[Insight-users] The Three Laws of TDD
Luis Ibanez
luis.ibanez at kitware.com
Wed Nov 12 08:27:30 EST 2008
The Three Laws of Test Driven Development (TDD)
===============================================
By now everyone knows that TDD asks us to write unit tests first,
before we write production code. But that rule is just the tip of
the iceberg. Consider the following three laws:
First Law:
You may not write production code until
you have written a *failing* unit test.
Second Law:
You may not write more of a unit test than is
sufficient to fail, and not compiling is failing.
Third Law:
You may not write more production code than
is sufficient to pass the current failing test.
These three laws lock you into a cycle that is perhaps thirty seconds
long. The test and the production code are written *TOGETHER*, with
the tests just a few seconds ahead of the production code.
If we work this way, we will write dozens of tests every day, hundreds
of tests every month, and thousands of tests every year.
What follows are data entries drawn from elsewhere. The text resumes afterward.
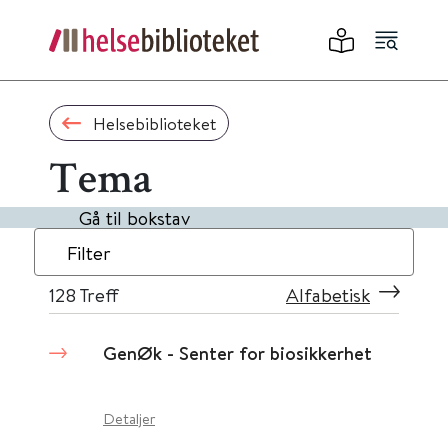
Helsebiblioteket
Tema
Gå til bokstav
Filter
128
Treff
Alfabetisk
GenØk - Senter for biosikkerhet
Detaljer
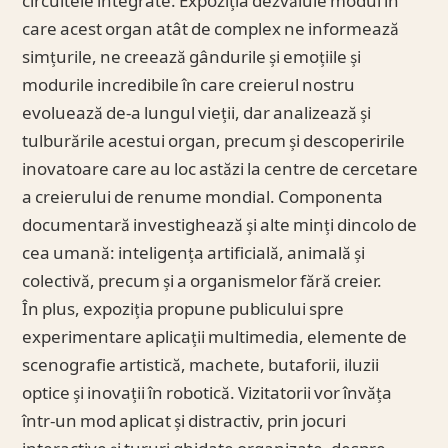
circuitele integrate. Expoziția dezvăluie modul în
care acest organ atât de complex ne informează
simțurile, ne creează gândurile și emoțiile și
modurile incredibile în care creierul nostru
evoluează de-a lungul vieții, dar analizează și
tulburările acestui organ, precum și descoperirile
inovatoare care au loc astăzi la centre de cercetare
a creierului de renume mondial. Componenta
documentară investighează și alte minți dincolo de
cea umană: inteligența artificială, animală și
colectivă, precum și a organismelor fără creier.
În plus, expoziția propune publicului spre
experimentare aplicații multimedia, elemente de
scenografie artistică, machete, butaforii, iluzii
optice și inovații în robotică. Vizitatorii vor învăța
într-un mod aplicat și distractiv, prin jocuri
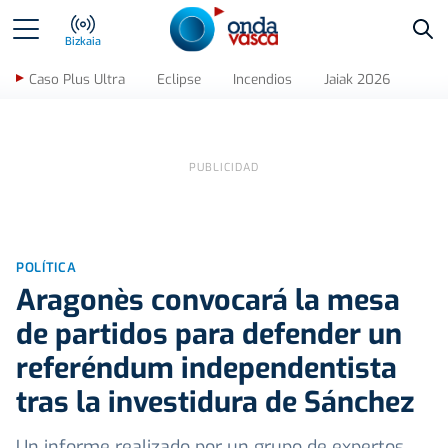
Bus
Bizkaia
Caso Plus Ultra
Eclipse
Incendios
Jaiak 2026
POLÍTICA
Aragonès convocará la mesa
de partidos para defender un
referéndum independentista
tras la investidura de Sánchez
Un informe realizado por un grupo de expertos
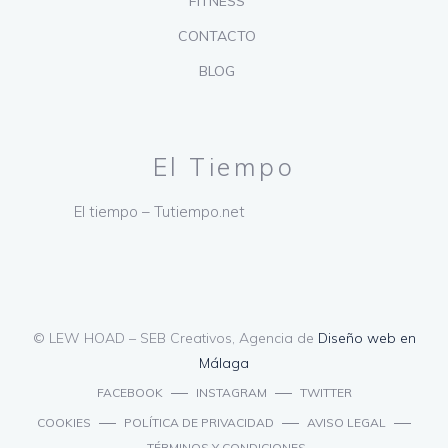
FITNESS
CONTACTO
BLOG
El Tiempo
El tiempo – Tutiempo.net
© LEW HOAD – SEB Creativos, Agencia de
Diseño web en
Málaga
FACEBOOK
INSTAGRAM
TWITTER
COOKIES
POLÍTICA DE PRIVACIDAD
AVISO LEGAL
TÉRMINOS Y CONDICIONES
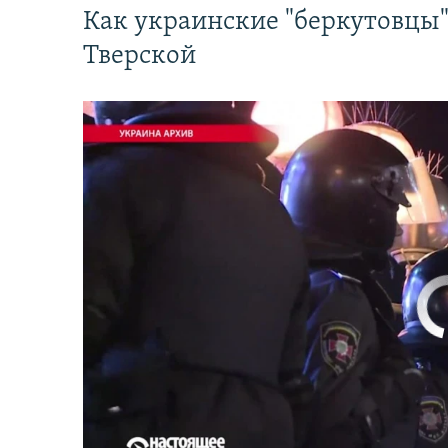
Как украинские "беркутовцы
Тверской
No media source 
Первый канал с реальной картинкой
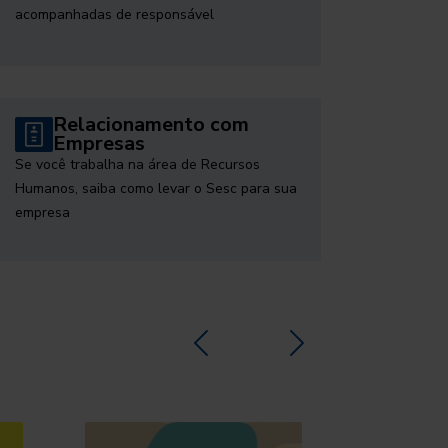
acompanhadas de responsável
Relacionamento com
Empresas
Se você trabalha na área de Recursos
Humanos, saiba como levar o Sesc para sua
empresa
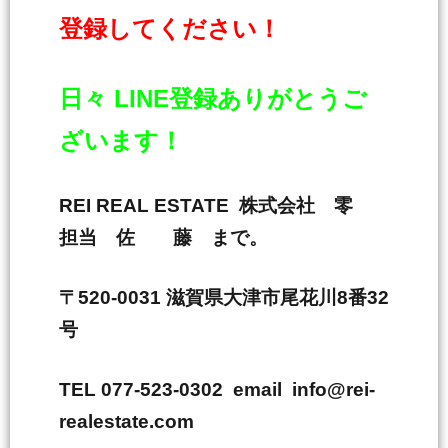
登録してください！
日々 LINE登録ありがとうご
ざいます！
REI REAL ESTATE 株式会社 零
担当 佐 藤 まで。
〒520-0031 滋賀県大津市尾花川8番32
号
TEL 077-523-0302 email info@rei-
realestate.com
If we work this
way, those tests *will cover* virtually *all* of our production code.
The sheer bulk of those tests, which *can rival the size* of the
production code itself, can present a daunting management problem.
Keeping Tests Clean
===================
Some years back I was asked to coach a team who had explicitly decided
that their test code should not maintained to the same standards of
quality as their production code. They gave each other license to break
the rules in their unit test. "Quick and dirty" was the watchword. Their
variables did not have to be well named, their test functions did not
need to be short and descriptive. Their test code did not need to be
well designed and thoughtfully partitioned. So long as the test code
worked, and so long as it covered the production code, it was good enough.
Some of you reading this might sympathize with that decision. [...]
It's a huge step from writing that kind of throw-away test, to writing
a suite of automated unit tests. So, like the team I was coaching, you
might decide that having dirty tests is better than having no tests.
What this team did not realize was that having dirty tests is equivalent
to, if no worse than, having no tests. The problem is that tests must
change as the production code evolves. The dirtier the tests, the harder
they are to change. The more tangle the test code, the more likely it is
that you will spend more time cramming new tests into the suite than it
takes to write the new production code. As you modify the production
code, old tests start to fail, and the mess in the test code makes it
hard to get those tests to pass again. So the tests become viewed as an
ever-increasing liability.
From release to release the cost of maintaining my team's test suite
rose. Eventually it became the single biggest complaint among the
developers. When managers asked why their estimates were getting so
large, the developers blamed the tests. In the end they were forced to
discard the test suite entirely.
But, without a test suite they lost the ability to make sure that
changes to their code base worked as expected. Without a test suite they
could not ensure that changes to one part of their system did not break
other parts of their system. So their defect rate began to rise. As the
number of unintended defects rose, they started to fear making changes.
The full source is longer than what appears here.